Randomized, placebo-controlled trials in this patient population are unlikely to be feasible, with site investigators potentially unwilling to risk putting patients on placebo.
Further complicating the efficacy evaluation for remestemcel-L were two negative phase III trials conducted over a decade ago. These were conducted primarily in adults; one trial was in newly-diagnosed disease.
"I'm struck by the randomized trials and find them compellingly negative," said Hinrichs, who voted against the proposition.
"I realize that there have been changes in the manufacturing at this point, but I don't think that [the trial findings] are entirely irrelevant," he said. "It goes again to the question of whether from this single, single-arm study we're convinced that this has efficacy."
Mesoblast said newer manufacturing processes introduced during an earlier study involving 241 kids with acute steroid-refractory GVHD (Protocol 275) have made remestemcel-L more potent by increasing concentrations of tumor necrosis factor receptor 1 (TNFR1), which are correlated with better patient outcomes.
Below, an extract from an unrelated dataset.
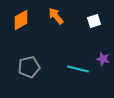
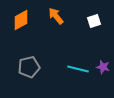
purple star: moved 8 px down
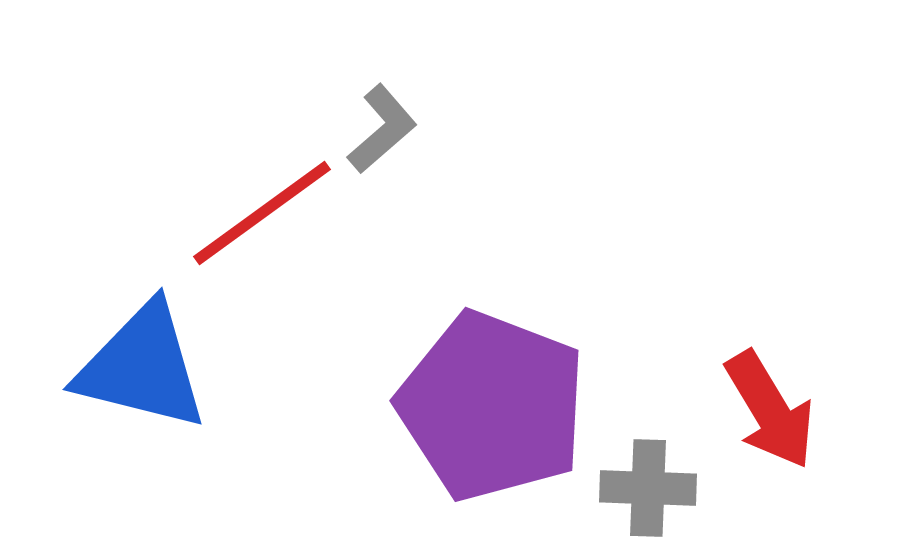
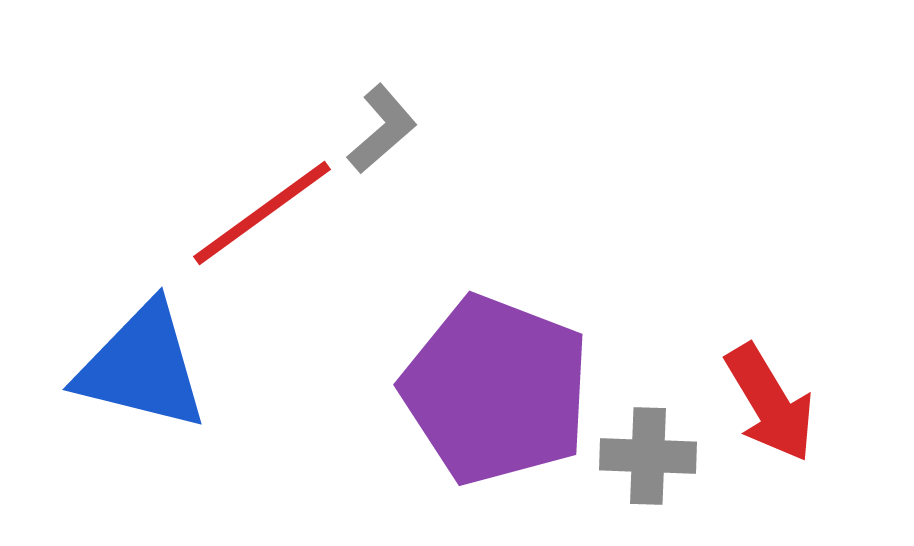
purple pentagon: moved 4 px right, 16 px up
red arrow: moved 7 px up
gray cross: moved 32 px up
In the trial, those treated using the newer process showed numerically higher response rates (70% vs 63%), and improved survival at 100 days (75% vs 58%, P=0.0026), according to the sponsor.
"We may be talking about two completely different products," said Bunin. "I would strongly encourage a second trial -- a well-done second trial -- in adults and potentially pediatric [patients] with the optimized product."
Safety was less contentious for panel members, with broad agreement that the therapy appeared relatively safe in children. Common adverse events in MSB-GVHD001 included infections (grade 3/4 in 19%), gastrointestinal toxicities, and respiratory complications. No deaths were deemed treatment related, with GVHD, relapse, and infections being the leading causes of death.
Although the FDA is not required to follow its advisory committees' recommendations, it typically does.